Корабль приближался к берегу. Шли на веслах, выгребая изо всех сил – порывистый северный ветер сносил обратно во фьорд, словно не желал пускать в гавань. Слишком холодный ветер для конца лета, пусть даже лета похъёльского.
Варг Ульф Комар – удачливый хевдинг, гроза побережий, воин и грабитель, при случае и купец, – греблей не утруждался. Он стоял на носу драккара, положив руки на пояс и таращась по сторонам. Ну и гнусная же местность эта Луотола! Вот уж воистину обиталище оборотней!
Высокое и бледное, выстуженное небо. Тускло-серое, угрюмое море. А между морем и небом – один только черный камень скал, весь изрезанный огромными кривыми трещинами, словно некий великан рубил берега мечом. Раньше тут хоть какая-то трава росла, прибрежные камни укрывал мох, пучки водорослей колыхались в прибое. А теперь – ничего. Мертвые скалы, пустые воды, и кажется, будто уже настала зима, хотя до нее еще месяца два. «Надо непременно вернуться до начала бурь», – в который раз подумал Ульф. Осенние бури в коварном Закатном море особенно страшны.
Все здесь было пропитано тревогой. Скрытая опасность невидимо разливалась и в воде и в воздухе, а особенно – в этих черных скалах. Утесы над морем вздымались все так же отвесно, отгораживая Луотолу от внутренних областей Похъёлы. Где-то за горами время от времени раздавался далекий грохот и гул, будто сходили лавины… Но какие лавины летом?
Да, прежде тут не было так мрачно. В скалах – тюлени, в море – косяки трески, на берегу – люди, а небо полно чаек и иных крылатых… созданий. И где они все теперь?
«А слухи-то не врали, – подумал Ульф не без удовлетворения. – Туны в самом деле бросили свое гнездовье. Конечно, все свои сокровища они унесли с собой… Но вдруг что-то забыли впопыхах?»

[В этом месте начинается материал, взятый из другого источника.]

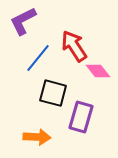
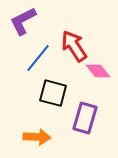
purple rectangle: moved 4 px right, 1 px down
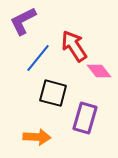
pink diamond: moved 1 px right
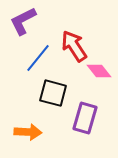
orange arrow: moved 9 px left, 5 px up
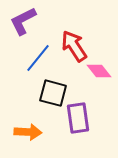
purple rectangle: moved 7 px left; rotated 24 degrees counterclockwise
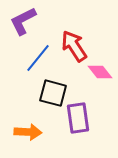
pink diamond: moved 1 px right, 1 px down
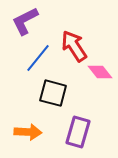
purple L-shape: moved 2 px right
purple rectangle: moved 14 px down; rotated 24 degrees clockwise
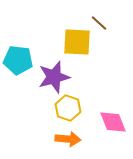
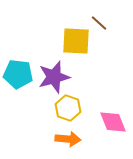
yellow square: moved 1 px left, 1 px up
cyan pentagon: moved 14 px down
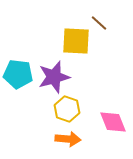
yellow hexagon: moved 1 px left, 1 px down
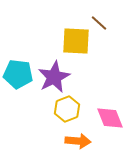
purple star: rotated 12 degrees counterclockwise
yellow hexagon: rotated 20 degrees clockwise
pink diamond: moved 3 px left, 4 px up
orange arrow: moved 10 px right, 2 px down
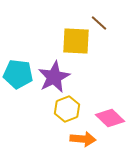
pink diamond: rotated 24 degrees counterclockwise
orange arrow: moved 5 px right, 2 px up
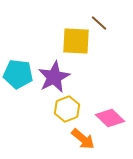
orange arrow: rotated 35 degrees clockwise
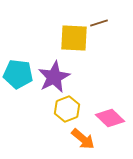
brown line: rotated 60 degrees counterclockwise
yellow square: moved 2 px left, 3 px up
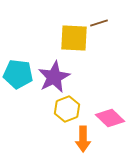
orange arrow: rotated 50 degrees clockwise
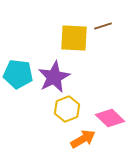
brown line: moved 4 px right, 3 px down
orange arrow: rotated 120 degrees counterclockwise
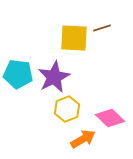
brown line: moved 1 px left, 2 px down
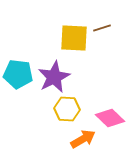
yellow hexagon: rotated 25 degrees clockwise
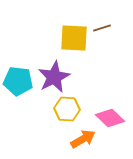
cyan pentagon: moved 7 px down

Чем ближе к берегу они подплывали, тем явственнее становилась картина запустения. Не только исчезла вся живность – сами горы изменились. Крутые склоны прочертили следы недавних оползней, а половина гавани была погребена под каменными обломками. Ульф прищурился, высматривая среди руин поросшую мхом крышу своего склада.
– Не могу сладить с этим ветром, – раздался рядом с ним хриплый голос.
К хевдингу, пошатываясь от усталости, подошел Лакс, заклинатель погоды, знаток рун и скальд, что, впрочем, не мешало ему быть таким же разбойником, как Ульф. – Вот уж воистину проклятая земля! Говорят, во всем виновата старая ведьма Лоухи, что она вызвала гнев богов… Что же тут случилось?
– Что-что? – проворчал Ульф, рыская взглядом среди осыпей. – Земля тряслась, и скалы упали. Раньше не видел, что ли, как это бывает? Ага! Вот они, мои склады! Слава Хару Одноглазому, оползень прошел стороной! А вон еще дома уцелели! Ух, пошарим тут сейчас! Гребите к берегу!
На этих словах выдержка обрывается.